Sewer Scalping – Is the Fresh Coast ready for it?
At a recent Wingspread meeting, David Sedlak of UC-Berkeley made mention of “sewer scalping”. My ears twitched, adjusting to make sure I didn’t miss anything. David is professor of Civil and Environmental Engineering, and co-chairs the NSF-funded center for Re-Inventing Our Nation’s Urban Water Infrastructure, an exciting endeavor (aka ReNUWIt, about which I’ve written previously). David and his colleagues live on the intellectual edge of the very necessary matters surrounding urban water management and I love hearing about their work.

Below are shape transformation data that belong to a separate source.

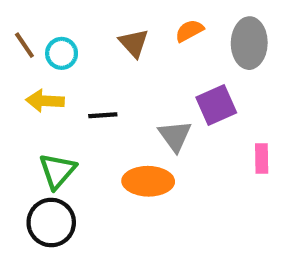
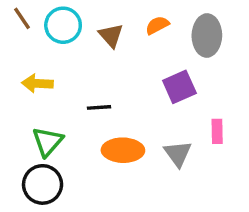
brown line: (24, 45) -> (22, 18), moved
cyan circle: (62, 53) -> (63, 25), moved, size x1.4
black line: (103, 115) -> (99, 107), moved
gray triangle: (175, 136) -> (178, 154), moved

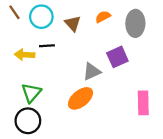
black line: (99, 107) -> (47, 46), moved
pink rectangle: (217, 131) -> (143, 103), moved, size x1.5
orange ellipse: (123, 150) -> (81, 98), turned -40
gray triangle: (178, 154) -> (92, 72), moved, turned 42

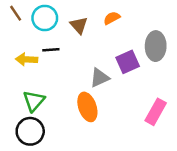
gray ellipse: (135, 23) -> (156, 46), moved
orange ellipse: (81, 98) -> (87, 107), turned -70
pink rectangle: (143, 103) -> (156, 112), turned 30

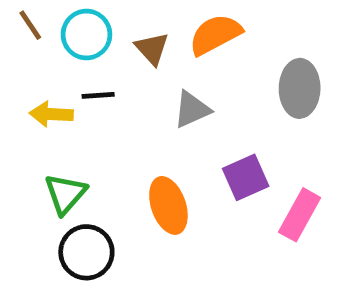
orange semicircle: (112, 18) -> (215, 35), size x1.6
purple square: (128, 62) -> (246, 177), moved
gray triangle: (100, 78) -> (192, 109), moved
black circle: (30, 131) -> (86, 252), moved

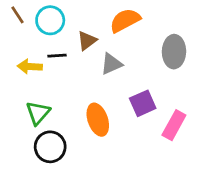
brown triangle: (152, 49) -> (87, 41), moved, turned 35

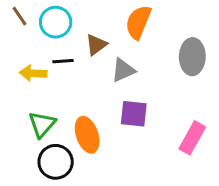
orange semicircle: (125, 20) -> (138, 22), turned -40
purple square: (143, 103) -> (134, 114), moved, turned 30
orange ellipse: (98, 120) -> (87, 135), moved

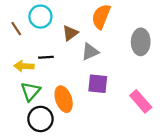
brown line: (20, 16) -> (16, 29), moved
black line: (63, 61) -> (46, 57), moved
yellow arrow: (33, 73) -> (24, 66), moved
pink rectangle: (192, 138) -> (141, 101), turned -70

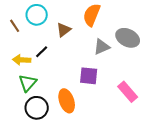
gray ellipse: (141, 42) -> (128, 38), turned -65
gray triangle: (90, 52) -> (102, 47), moved
black line: (46, 57) -> (42, 52), turned -40
orange ellipse: (64, 99) -> (67, 101), moved

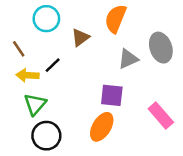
brown line: (15, 26) -> (19, 49), moved
gray ellipse: (128, 38) -> (161, 48), turned 45
orange ellipse: (67, 101) -> (102, 127), moved, turned 50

While I’d never heard of sewer scalping per se, I had a mental image of what he meant: diverting sewage from its route to the centralized sewage treatment plant, running it through a small treatment plant, and re-using the water (and sometimes the residuals) locally. But I wanted to know more – was this just a theoretical possibility, or was it being employed in some places? A quick tour around the internet made it clear sewer “mining” as it is also called has been around for quite some time, even if it’s not yet routine.

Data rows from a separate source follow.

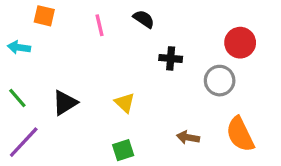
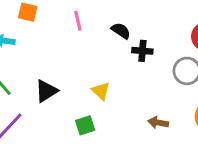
black semicircle: (144, 19) -> (121, 31), moved
green square: (123, 150) -> (85, 125), moved

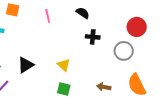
black semicircle: (121, 31) -> (83, 13), moved
green square: (85, 125) -> (64, 89), moved, turned 32

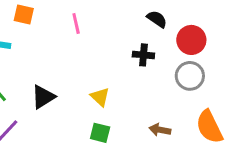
black semicircle: (83, 13) -> (157, 19), moved
red circle: (137, 27) -> (191, 40), moved

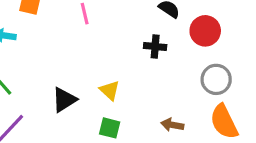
gray circle: (190, 76) -> (216, 79), moved
black triangle: (43, 97) -> (64, 100), moved

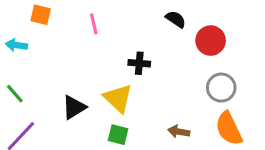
black cross: (155, 47) -> (139, 63), moved
yellow triangle: (110, 90) -> (118, 98), size x1.5

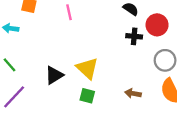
black cross: (139, 63) -> (134, 36), moved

Not surprisingly, I found a number of articles about the use of sewer mining in Australia. A blog from 2007 is clear indication that it’s been around for awhile, and this easy-to-read overview from Sydney Water makes it seem that for them, at least, it’s beyond the experimental stage.
In the U.S., most of the references I found were on one of the two coasts where water is at a premium either because of low availability or because of a growing population, or both. This undated paper by Kristin Byrne, apparently writing while she was a student at CSU-Long Beach, is a terrific overview of both the technology and the policy development as it has played out in California. I also found a slide deck prepared by Craig Criddle of Stanford, (also part of ReNUWIt, mentioned above) laying out how sewer mining could fit into the existing water management scheme in Palo Alto, including how energy use, resource recovery markets, and legacy infrastructure influence the pros and cons of various scenarios. New York City employs on-site treatment for many of the new high-rise structures in Battery Park; last December I visited some of those buildings and gingerly sipped the treated wastewater.

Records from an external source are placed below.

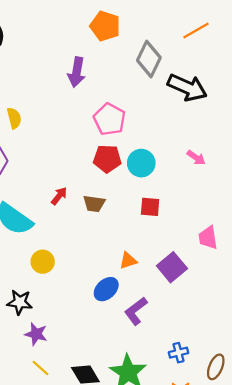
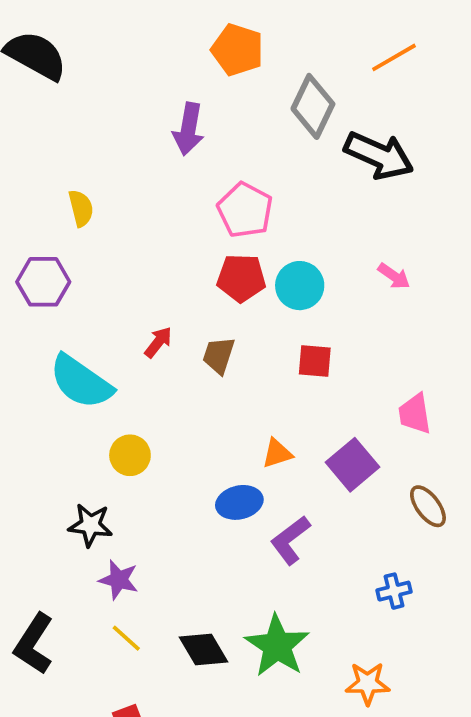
brown trapezoid: (94, 204) -> (219, 355), turned 100
blue ellipse: (106, 289) -> (239, 502), turned 30
blue cross: (178, 353) -> (394, 591), moved
brown ellipse: (216, 367) -> (428, 506), moved, turned -60

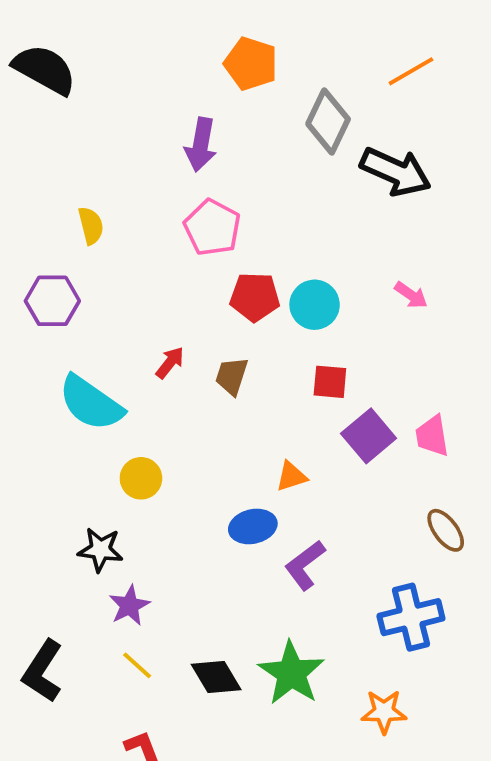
pink pentagon: (245, 210) -> (212, 228), moved
purple square: (353, 465) -> (369, 436), moved
purple star: (119, 580) -> (129, 606), turned 30
blue cross: (394, 591) -> (411, 617), size x1.8

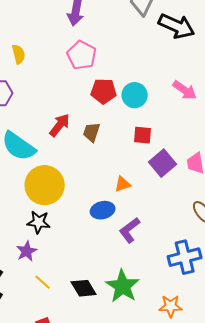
pink arrow: (411, 295) -> (185, 90), size x1.4
red arrow: (170, 363) -> (60, 125), size x1.4
yellow circle: (141, 478) -> (45, 185), size x1.8
black star: (100, 550) -> (39, 222), moved
purple star: (129, 606) -> (27, 251), moved

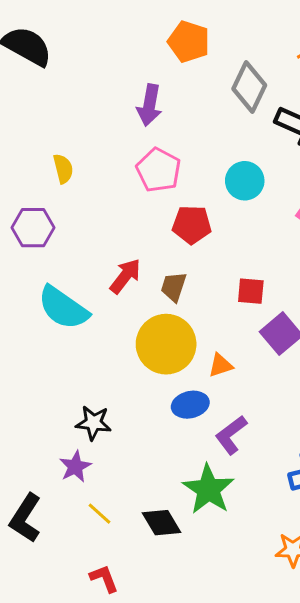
cyan circle: (135, 95) -> (245, 181), moved
yellow circle: (45, 185) -> (166, 344), moved
green star: (123, 286) -> (208, 489), moved

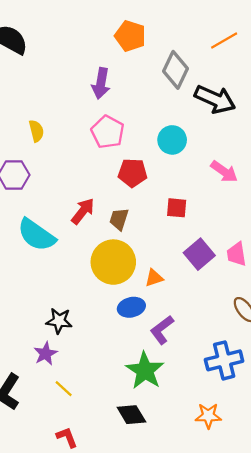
red square: (251, 291) -> (177, 208), moved
black diamond: (162, 523) -> (131, 415), moved

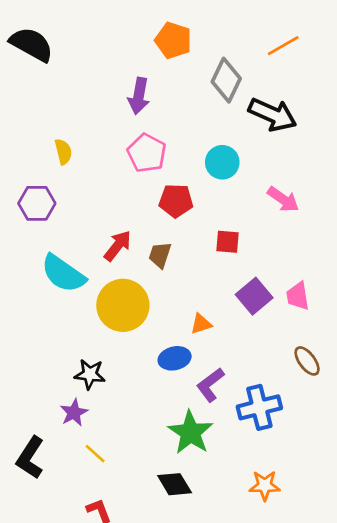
yellow circle: (113, 262) -> (123, 305), moved
blue cross: (224, 360) -> (259, 407), moved

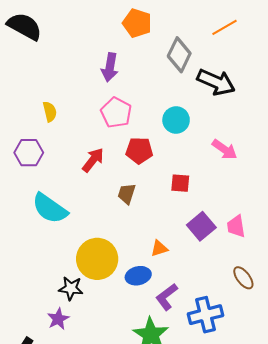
red arrow: (118, 246) -> (93, 160), moved
yellow circle: (123, 305) -> (97, 259), moved

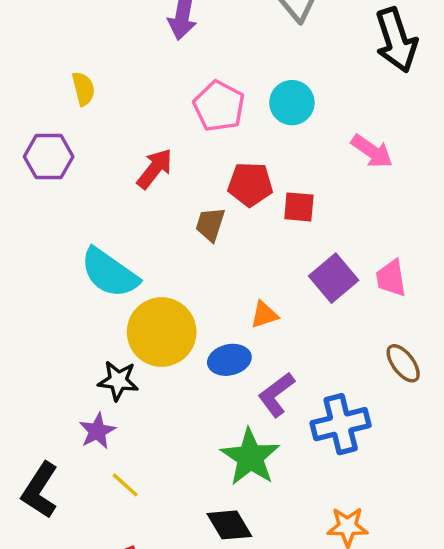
black arrow: (216, 82) -> (396, 40), moved, turned 48
pink pentagon: (116, 113) -> (219, 106), moved
red pentagon: (139, 151) -> (250, 184), moved
cyan semicircle: (50, 208) -> (109, 273), moved

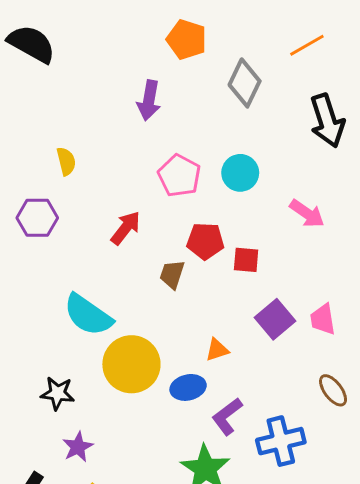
black star: (118, 381) -> (58, 393), moved

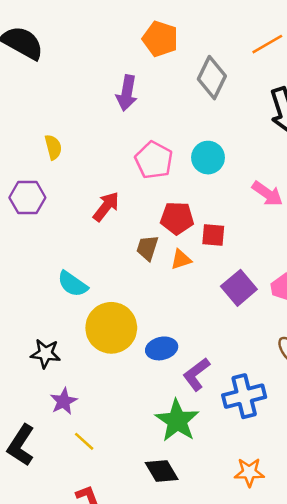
cyan semicircle: (88, 315) -> (73, 284), size x0.7
orange triangle: (217, 350) -> (181, 259), moved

But does sewer scalping have a place in the Heartland too?
Without going into the exhausting details, suffice it to say that Waukesha, WI sits about twenty miles due west of Lake Michigan. Its main attraction in the late 1890’s was its clean spring water. The water was so highly sought after that it was defended at gunpoint – a scenario engagingly explained in Peter Annin’s 2006 book Great Lakes Water Wars. Fast forward a hundred years and we find the quaint old city of Waukesha surrounded by suburban sprawl with its inevitable large lawns, pools, etc., resulting in over-pumping of the ground water supply. Not only have the springs disappeared, but water from deeper in the aquifer has higher concentrations of radium and now the city needs to find a new source of water.
To the city’s credit, they have enacted water conservation measures in recent years that have obviated some of the need. But it would seem to me that sewer scalping or mining could be an excellent solution for the city to employ, especially for outdoor irrigation of golf courses and lawns, and perhaps for some industrial processes. However, the city is dead set on building a pipeline to Lake Michigan, and another one to carry treated water back to Lake Michigan (estimated to cost $200 million more or less to build, much less to operate), which seems like an awfully expensive, energy-intensive, and inflexible solution.
Milwaukee is trying to make a name for itself as a water innovation hub, so let’s see some innovative solutions to local problems. Milwaukee’s Mayor Tom Barrett likes to call the Great Lakes “America’s Fresh Coast”. In that case, perhaps its time that sewer scalping move beyond just the east and west coasts, and come here to our fresh coast. We deserve nothing less.